Quickly Computing a Good Segmentation

Dan Huttenlocher

Cornell University

Abstract

We introduce a framework for characterizing what constitutes a good segmentation of an image, and present an efficient algorithm for computing such segmentations. The framework provides precise definitions of what it means for a segmentation to be too coarse or too fine. This framework applies to any segmentation technique that uses pairwise region comparison. Within the framework we define a particular region comparison function, based on the intuition that the self-similarity within a region should be higher than the similarity between two regions. We then develop a highly efficient segmentation algorithm using this comparison function. This talk will discuss the framework and the algorithm, and sketch the proofs that the algorithm produces segmentations that are neither too coarse nor too fine. We will then illustrate how the framework and algorithm apply to a broader range of clustering and segmentation problems.
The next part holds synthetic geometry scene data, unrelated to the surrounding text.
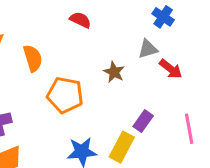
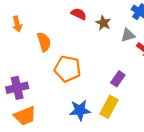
brown star: (114, 72) -> (103, 23), moved
purple rectangle: (143, 121) -> (118, 79), moved

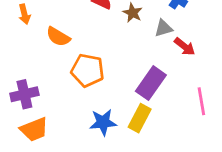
orange semicircle: (44, 42) -> (58, 37), turned 138
purple rectangle: (118, 79) -> (151, 83), size x1.6

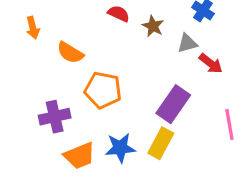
purple cross: (24, 94) -> (55, 117), moved
orange trapezoid: (34, 129) -> (80, 156), moved

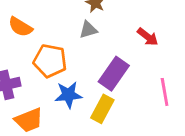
gray triangle: (187, 43) -> (88, 30), moved
blue star: (120, 148) -> (68, 95), moved

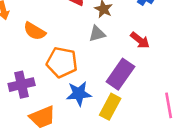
red arrow: (148, 37) -> (140, 40), moved
pink line: (165, 92) -> (169, 105), moved

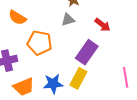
blue star: (79, 94) -> (53, 84), moved

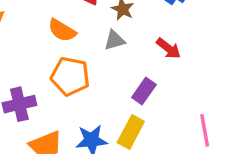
orange semicircle: (17, 18) -> (62, 30), moved
purple rectangle: (87, 52) -> (144, 91), size x0.7

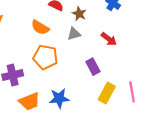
purple rectangle: (144, 91) -> (93, 67), turned -63
yellow rectangle: (131, 132) -> (107, 93), moved

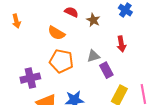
gray triangle: (74, 34) -> (93, 56), moved
red arrow: (109, 39) -> (121, 44), turned 42

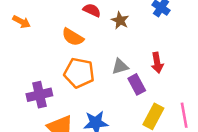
orange arrow: (16, 21) -> (22, 22), turned -48
red arrow: (121, 44) -> (157, 63), moved

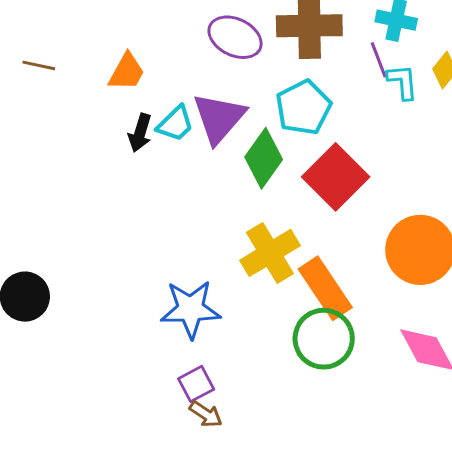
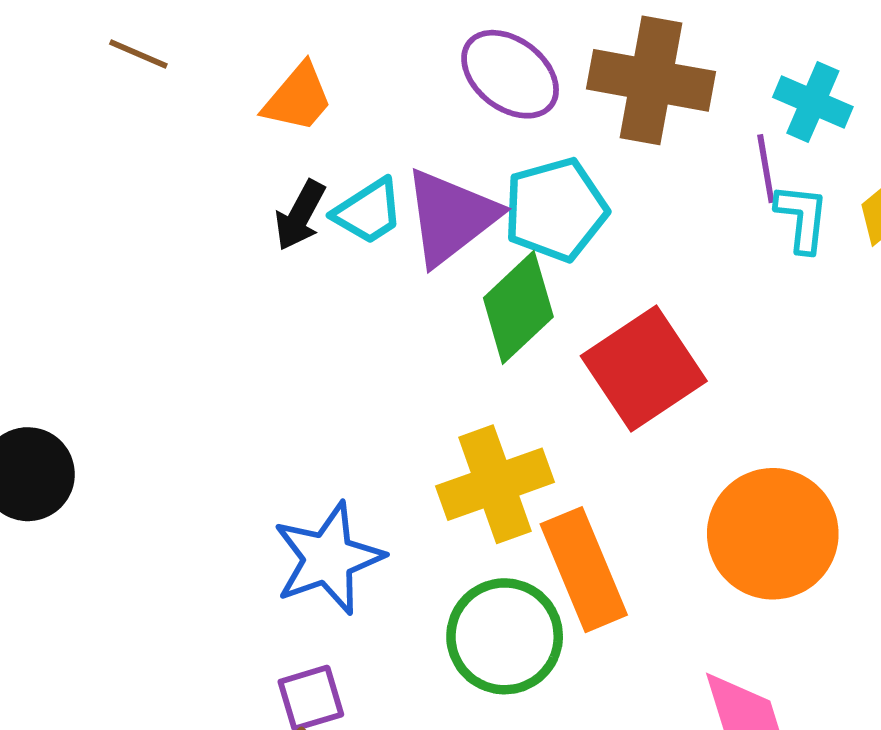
cyan pentagon: (303, 108) -> (556, 210), moved
blue star: (191, 309) -> (328, 558), turned -30
green circle: (324, 339) -> (505, 636), moved

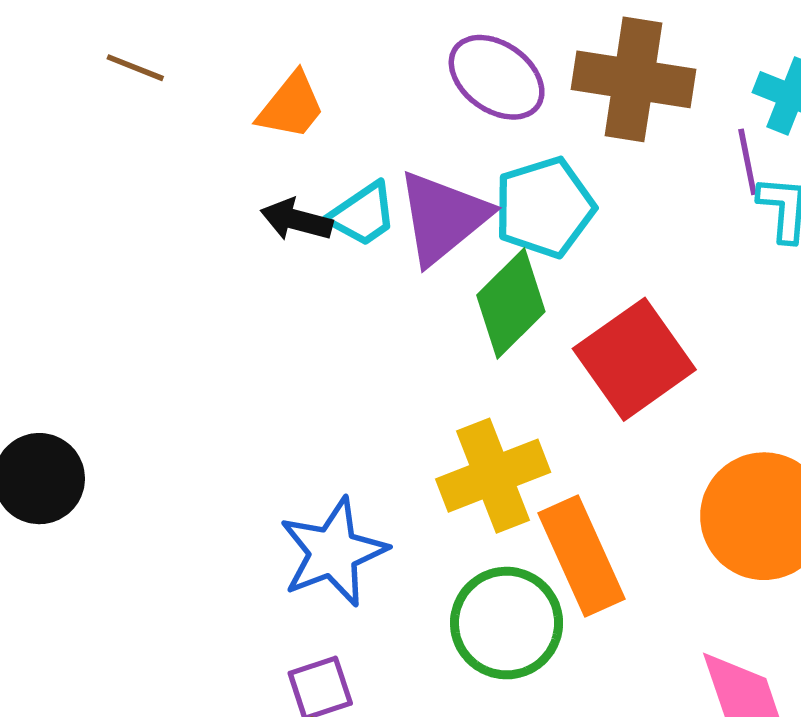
black arrow: (300, 215) -> (296, 220), turned 78

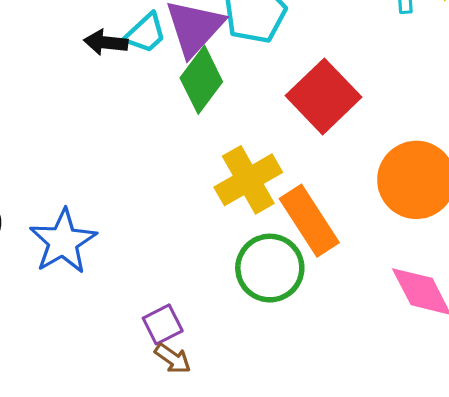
green diamond: (511, 303) -> (201, 80), moved
blue star: (333, 552) -> (63, 241), moved

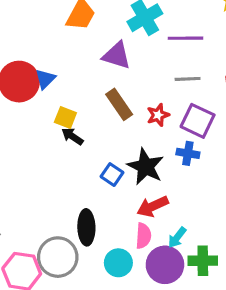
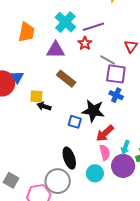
gray line: (188, 79) -> (108, 60), moved, turned 49
red star: (158, 115) -> (85, 43), moved
blue cross: (188, 153) -> (116, 95), turned 32

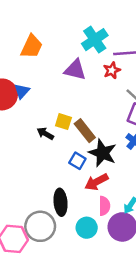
orange trapezoid: (26, 32) -> (32, 47), moved
brown rectangle: (66, 79) -> (85, 131), moved
yellow square: (36, 96) -> (63, 122), moved
red arrow: (105, 133) -> (97, 182), moved

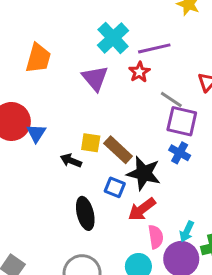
purple triangle: (75, 70) -> (95, 78), turned 45
blue triangle: (22, 91) -> (36, 133), moved
black ellipse: (61, 202) -> (85, 213), moved

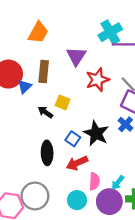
cyan cross: (113, 38) -> (110, 32), moved
red star: (139, 72) -> (97, 80), moved, size x1.5
brown rectangle: (118, 150) -> (44, 71), moved, turned 40
red arrow: (142, 209) -> (77, 163), moved

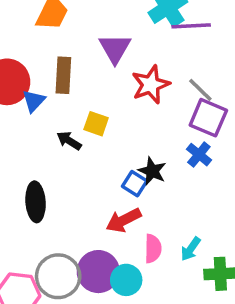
black star: (96, 133) -> (152, 171), size x0.7
blue square: (73, 139) -> (135, 184), moved
black ellipse: (47, 153) -> (36, 202), moved
purple circle: (109, 202) -> (98, 272), moved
Finally, we will consider some applications of the algorithm to computer vision problems, including segmenting a single image, segmenting a sequence of video frames, and segmentation-based detection of moving objects in video.

This is joint work with Pedro Felzenszwalb.


Dan Huttenlocher is an Associate Professor of Computer Science and Stephen H. Weiss Fellow at Cornell University, and a principal scientist at Xerox PARC. His research interests are in computer vision, primarily the areas of object recognition and image segmentation. At Xerox he is applying computer vision techniques to problems of document image representation and compression.